Total commissions paid to eligible finders with respect to the financing consisted of $78,370.40 cash, 135,354 compensation warrants and 135,354 common shares. The compensation warrants are non-transferable and may be exercised at $0.30 per share for 24 months from the date of issuance. All securities issued in connection with the financing are subject to a statutory hold period of 4 months and one day.

Mr. Wolf Wiese, President, CEO and Director of the Company, through his wholly owned company, Quorum Capital Corp., has invested $500,000 in the financing and was issued 1,923,076 NFT Units. As Mr. Wiese is a “related party” (within the meaning of Multilateral Instrument 61-101 – Protection of Minority Security Holders in Special Transactions (the “MI 61-101”)) and because the Insider Subscription is a “related party transaction” (within the meaning of MI 61-101), the Company is required to obtain a formal valuation for, and minority approval of, the Insider Subscriptions, in the absence of exemptions therefor.

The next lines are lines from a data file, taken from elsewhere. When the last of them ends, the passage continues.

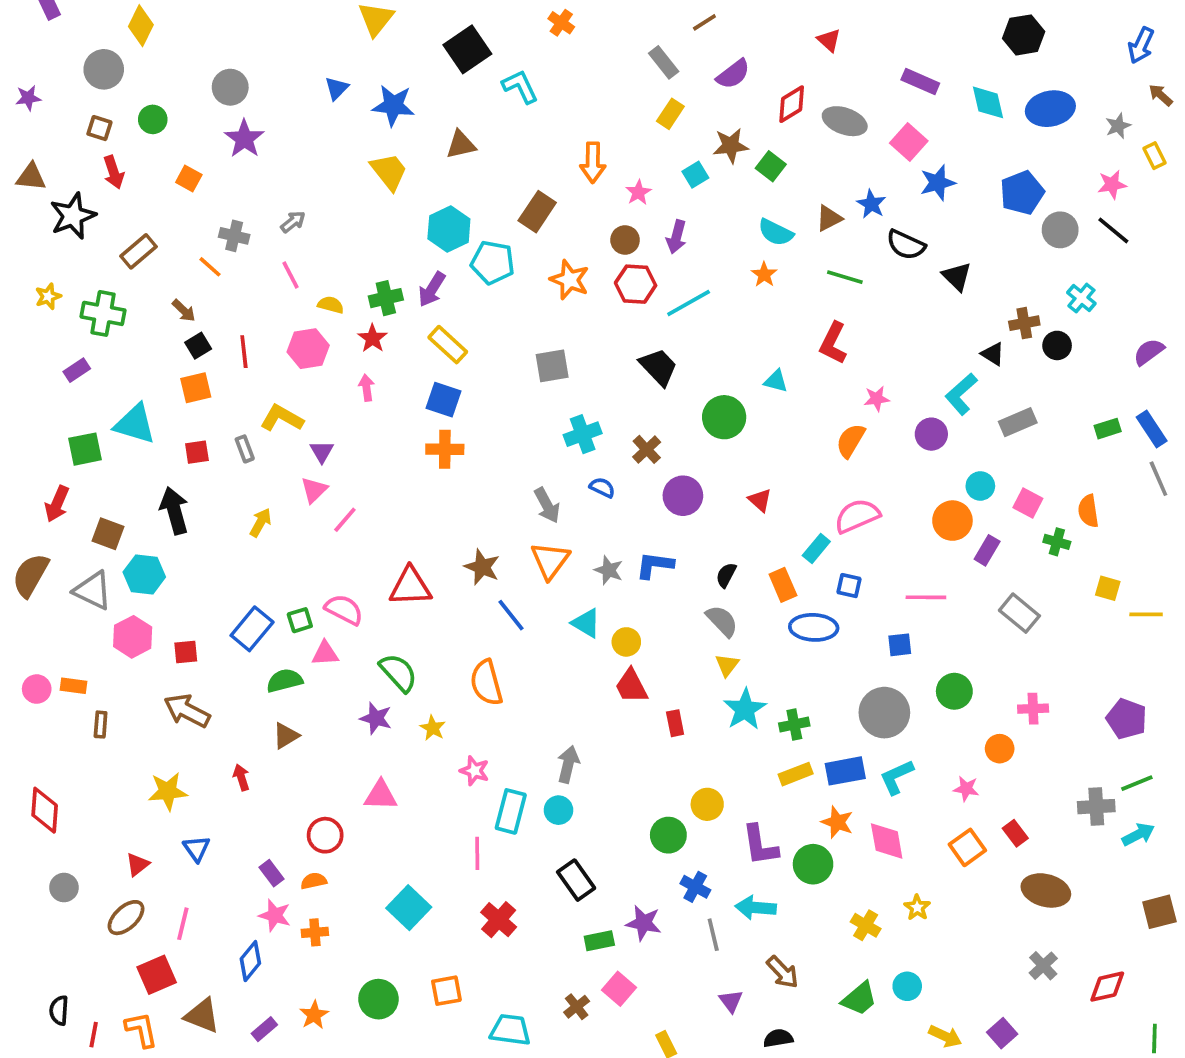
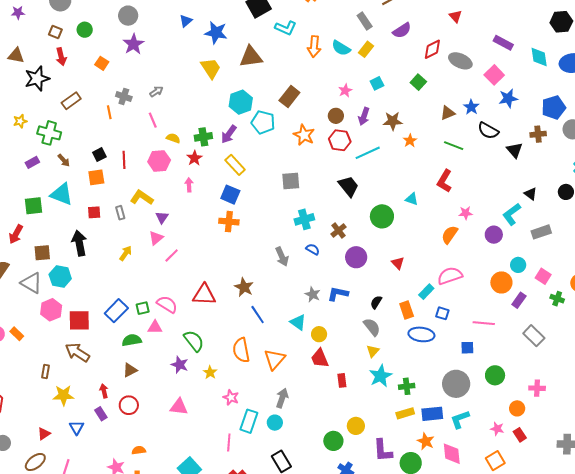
cyan L-shape: (520, 87) -> (286, 28), turned 135
brown triangle: (461, 145) -> (251, 57), size x1.4
brown star: (731, 146) -> (393, 121), moved
orange arrow: (593, 163) -> (314, 47), moved
cyan semicircle: (776, 232) -> (341, 48), moved
orange line: (210, 267) -> (109, 112), turned 32
brown arrow: (184, 311) -> (64, 160), moved
brown cross: (1024, 323) -> (538, 134), moved
brown square: (108, 534) -> (42, 253), turned -30
orange triangle: (550, 560) -> (275, 359), moved
red square: (186, 652) -> (79, 320), size x1.6
orange rectangle: (73, 686) -> (17, 334), turned 32
brown rectangle: (101, 725) -> (46, 372), moved
red rectangle: (1015, 833) -> (520, 435), moved
red circle: (325, 835) -> (129, 405), moved
purple rectangle: (271, 873) -> (101, 414), moved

The Company intends to rely on (i) an exemption from the formal valuation requirement provided under section 5.5(b) of MI 61-101 on the basis that the Corporation is not listed on any of the specified markets, and (ii) an exemption from the minority approval requirement provided under section 5.5(b) of MI 61-101 on the basis that, insofar as a related party is involved, neither the fair market value of the securities to be distributed, nor the consideration to be received by the Corporation for those securities, exceeds $2.5 million, in addition to satisfying the other criteria therein. The independent directors of the board of directors of the Company have unanimously passed a resolution approving the Offering, which includes the Insider Subscription.

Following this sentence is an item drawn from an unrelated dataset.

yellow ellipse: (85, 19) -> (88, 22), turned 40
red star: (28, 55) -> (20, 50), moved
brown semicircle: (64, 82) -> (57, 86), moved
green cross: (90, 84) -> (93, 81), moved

The proceeds of the Offering will be utilized for exploration on its Greenwood Precious Metals Project, commencement of trial mining and for general working capital.

On behalf of the Board of Directors:

Wolf Wiese, President & CEO

For further information, please contact:
Corporate Communications

Neither the TSX Venture Exchange nor its Regulation Services Provider (as that term is defined in the policies of the TSX Venture Exchange) accepts responsibility for the adequacy or accuracy of this news release.

This news release does not constitute an offer to sell or a solicitation of an offer to buy nor shall there be any sale of any securities in any jurisdiction in which such offer, solicitation or sale would be unlawful. The securities have not been and will not be registered under the United States Securities Act of 1933, as amended (the “U.S. Securities Act”) or the securities laws of any state of the United States and may not be offered or sold within the United States or to, or for the account or the benefit of, any person in the United States unless registered under the U.S. Securities Act and applicable state securities laws or pursuant to an exemption from such registration requirements.

Cautionary Note Regarding Forward Looking Statements: Certain disclosure in this release constitutes forward-looking statements. In making the forward-looking statements in this release, the Company has applied certain factors and assumptions that are based on the Company’s current beliefs as well as assumptions made by and information currently available to the Company, including that the Company is able to procure personnel, equipment and supplies required for its exploration activities in sufficient quantities and on a timely basis and that actual results of exploration activities are consistent with management’s expectations. Although the Company considers these assumptions to be reasonable based on information currently available to it, they may prove to be incorrect, and the forward-looking statements in this release are subject to numerous risks, uncertainties and other factors that may cause future results to differ materially from those expressed or implied in such forward-looking statements. Such risk factors include, among others, that actual results of the Company’s exploration activities will be different than those expected by management and that the Company will be unable to obtain financing or will experience delays in obtaining any required government approvals or be unable to procure required equipment and supplies in sufficient quantities and on a timely basis. Readers are cautioned not to place undue reliance on forward-looking statements. The Company does not intend, and expressly disclaims any intention or obligation to, update or revise any forward-looking statements whether as a result of new information, future events or otherwise, except as required by law. We seek safe harbor.